Lydia felt like a hummingbird was trapped in her throat. “Does he have a file on me?”

“No.”

Lydia studied her carefully. Claire had always held on to secrets like a cat. Was she lying? Could Lydia trust her about something so important?

“They’re in my office.” Claire hesitated. “Not that I’m saying you should look at them. I mean . . .” She shrugged. “I don’t know what I mean. I’m sorry. I’m sorry I’ve pulled you into this. You can still go. You should probably go.”

Lydia looked down the driveway. Rick’s truck was parked in a turnaround by the front of the house. He wouldn’t let Lydia drive the van until he changed the wiper blades, which kindness she had returned by letting a special agent with the FBI record his license plate number.

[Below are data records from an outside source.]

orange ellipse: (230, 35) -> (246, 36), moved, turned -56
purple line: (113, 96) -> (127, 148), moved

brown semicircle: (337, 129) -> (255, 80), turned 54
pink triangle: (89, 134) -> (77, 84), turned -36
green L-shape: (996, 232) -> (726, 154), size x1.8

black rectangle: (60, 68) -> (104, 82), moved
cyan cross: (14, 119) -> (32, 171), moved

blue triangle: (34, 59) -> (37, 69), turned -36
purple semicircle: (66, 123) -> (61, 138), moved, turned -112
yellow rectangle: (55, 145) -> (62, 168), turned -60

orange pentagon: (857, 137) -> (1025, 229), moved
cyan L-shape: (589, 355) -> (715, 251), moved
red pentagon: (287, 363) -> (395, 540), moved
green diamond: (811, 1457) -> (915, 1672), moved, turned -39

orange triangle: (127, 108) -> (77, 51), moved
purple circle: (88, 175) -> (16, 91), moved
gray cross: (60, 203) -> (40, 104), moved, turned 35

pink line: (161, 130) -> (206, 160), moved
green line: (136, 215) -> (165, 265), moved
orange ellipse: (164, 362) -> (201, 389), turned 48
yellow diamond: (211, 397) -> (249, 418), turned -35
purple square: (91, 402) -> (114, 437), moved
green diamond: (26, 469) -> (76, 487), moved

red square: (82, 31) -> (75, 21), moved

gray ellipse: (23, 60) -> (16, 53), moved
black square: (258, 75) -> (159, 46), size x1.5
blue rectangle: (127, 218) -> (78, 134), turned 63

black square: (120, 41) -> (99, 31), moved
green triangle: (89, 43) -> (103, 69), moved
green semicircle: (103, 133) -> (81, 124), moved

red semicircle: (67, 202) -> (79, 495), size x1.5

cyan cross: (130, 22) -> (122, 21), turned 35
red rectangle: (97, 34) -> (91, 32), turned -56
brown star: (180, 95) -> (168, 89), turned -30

Rick had crossed paths with the various law enforcement agencies during his time as a heroin addict, because he’d managed to sell almost as much as he’d used. Nolan would need to block out a few hours to read his rap sheet. And then what would he do? Go to the gas station and harass Rick until his boss had to let him go? Swing by the house to interrogate him, and maybe run a check on his neighbors and find out that Lydia lived next door?

And then Dee would be pulled into it, and the Mothers would find out, and the ­people who worked at Lydia’s shop would be harassed, and maybe her clients, who would make lame apologies about how they couldn’t let a woman being investigated by the FBI give their poodle a sanitary shave because it was too complicated.

“Pepper?” Claire had her arms crossed low on her waist. “You should go. I mean it this time. I can’t involve you in this.”

“I’m already in it up to my neck.”

“Pepper.”

Lydia climbed her way back through the garage. Instead of going down the driveway, she headed toward the house. She had dealt with her share o

f cops, too. They were sharks looking for blood, and by the sound of it, Claire had two boxes of chum in her office that might just get Agent Fred Nolan off all of their backs.